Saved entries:
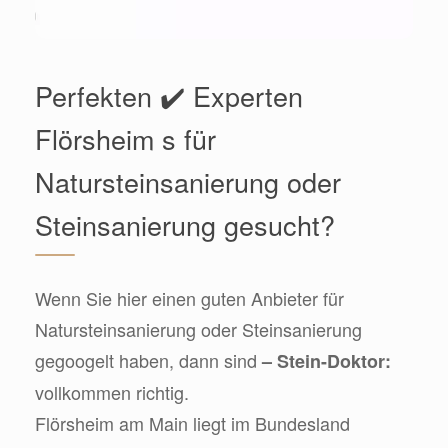
Perfekten ✔️ Experten
Flörsheim s für
Natursteinsanierung oder
Steinsanierung gesucht?
Wenn Sie hier einen guten Anbieter für
Natursteinsanierung oder Steinsanierung
gegoogelt haben, dann sind
– Stein-Doktor:
vollkommen richtig.
Flörsheim am Main liegt im Bundesland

*What this task involves*
The lines to show are those in the data above that include "oder".

*Solution*
Natursteinsanierung oder
Natursteinsanierung oder Steinsanierung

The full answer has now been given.